The Happy Lovers is a title given to a c. 1844 painting by the French artist Gustave Courbet, now in the musée des Beaux-Arts de Lyon. One of its earlier titles when exhibited in 1855 at the Pavillon Courbet in Paris was The Waltz. It was sold in the Courbet sale of 1881 and bought by M. Hard and resold to M. Brame, before entering the collection of the musée des Beaux-Arts de Lyon in 1892. The engraver Félix Bracquemond, a friend of the painter, reproduced the work as an etching.

This was the prototype for a second version produced around the same time, under the title The Lovers in the Countryside – Sentiments of youth, which was given to the Petit Palais in Paris in 1909 by Juliette Courbet. Both are oil paintings on canvas and show the artist and a woman in profile.

== Analysis ==
The painting has been described as an evocation of two lovers leaning against each other in the whirlwind of a waltz. The female model may be Virginie Binet, the mother of the artist's son, born shortly after the creation of this painting and visible in The Wheat Sifters (1854). Several preparatory drawings for the painting are known.

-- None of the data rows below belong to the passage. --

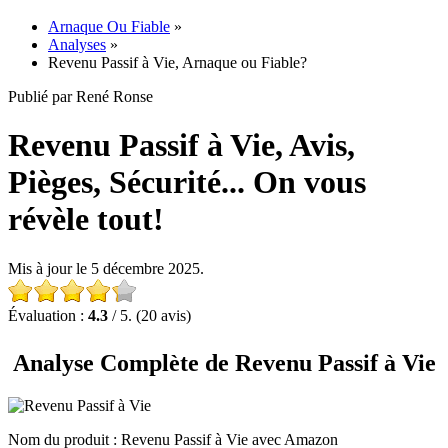
Arnaque Ou Fiable
»
Analyses
»
Revenu Passif à Vie, Arnaque ou Fiable?
Publié par René Ronse
Revenu Passif à Vie, Avis,
Pièges, Sécurité... On vous
révèle tout!
Mis à jour le 5 décembre 2025.
Évaluation :
4.3
/ 5. (20 avis)
Analyse Complète de Revenu Passif à Vie
Nom du produit
: Revenu Passif à Vie avec Amazon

The use of radiography has made it possible to determine with certainty that the Lyon version of The Happy Lovers preceded the version preserved in Paris: the study of the first reveals that the original format was square, but that Courbet added a lower band 10 cm wide; moreover, pentimenti are apparent, the woman's hand was leaning on the man's shoulder and the setting was a bay and not a landscape. The Paris version, a repetition of this motif but of a smaller size, does not reveal any pentimenti on analysis.